(歴史家:乃至政彦)
◉古典を読む(1)宇宙戦争と外星人・かぐやの無念(前編)(https://jbpress.ismedia.jp/articles/-/72138)
流刑に処されていたかぐや姫
物語が進むと、かぐや姫が「月の都の人」だという驚愕の事実が明らかにされる。そしてかぐや姫は翁に「(初め竹の中に隠れていたのも、天上界における)ある約束事のため、地上へと一時的に下されたものです」と、告白する。

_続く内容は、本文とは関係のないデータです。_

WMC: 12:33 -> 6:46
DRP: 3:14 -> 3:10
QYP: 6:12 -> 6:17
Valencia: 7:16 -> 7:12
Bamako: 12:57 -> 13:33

ただし、かぐや姫には月の時代の記憶があまりなく、「かの国の父母の事もおぼえず」という。女児のうちに地上へと配流されたかぐや姫にすれば、月の都や実の父母よりも、育ての親である老夫婦への親しみが勝っていた。だから「わが身が“変化の物”(竹から生まれたヒューマノイド)であっても、あなたたちは私にとって実の親(も同然)です」とその思いを伝えている。

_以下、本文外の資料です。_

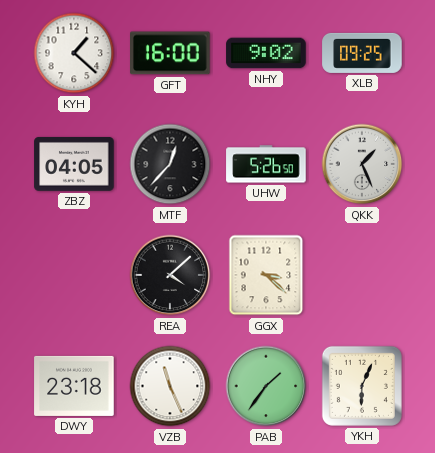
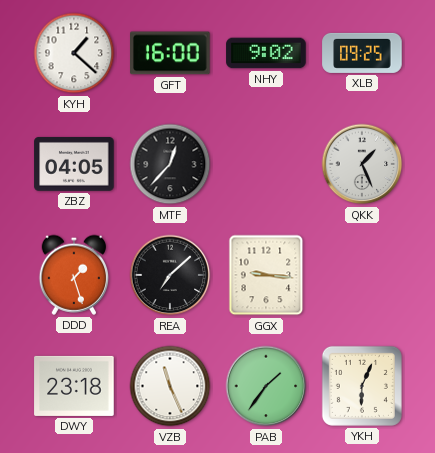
UHW: 5:26 -> none
DDD: none -> 1:27
REA: 4:08 -> 7:08
GGX: 3:22 -> 9:16
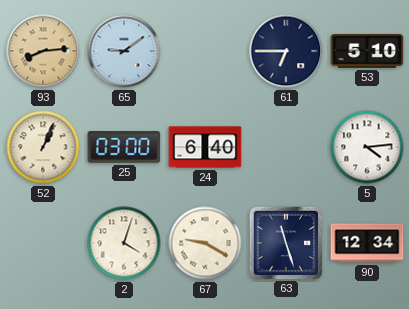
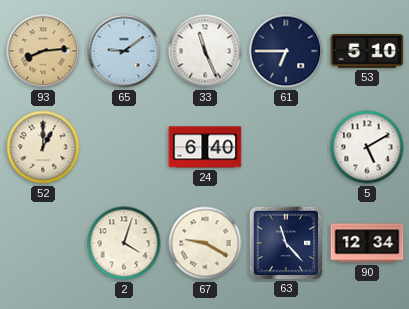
33: none -> 11:26
52: 1:04 -> 1:00
25: 03:00 -> none
5: 4:14 -> 5:10
63: 11:27 -> 11:23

ところで、かぐや姫が地上へ配流された「約束事」とは何だろうか。
これはこのあと迎えに来る月世界の者たちの言葉によって明らかにされる。
そうして3年後、ついに月からやってきた「王とおぼしき人」は、翁と直接対話して、「かぐや姫は、罪をつくり」て、20年余りもの間、「賤しき」老夫婦(翁と媼)のもとにいたのであり、それが「罪の限り、果て」たので、迎えにやってきたと説明する。
つまりかぐや姫は「罪」があって地上界に送られたが、刑期(「罪の限り」)を終えたので迎えにきたというのである。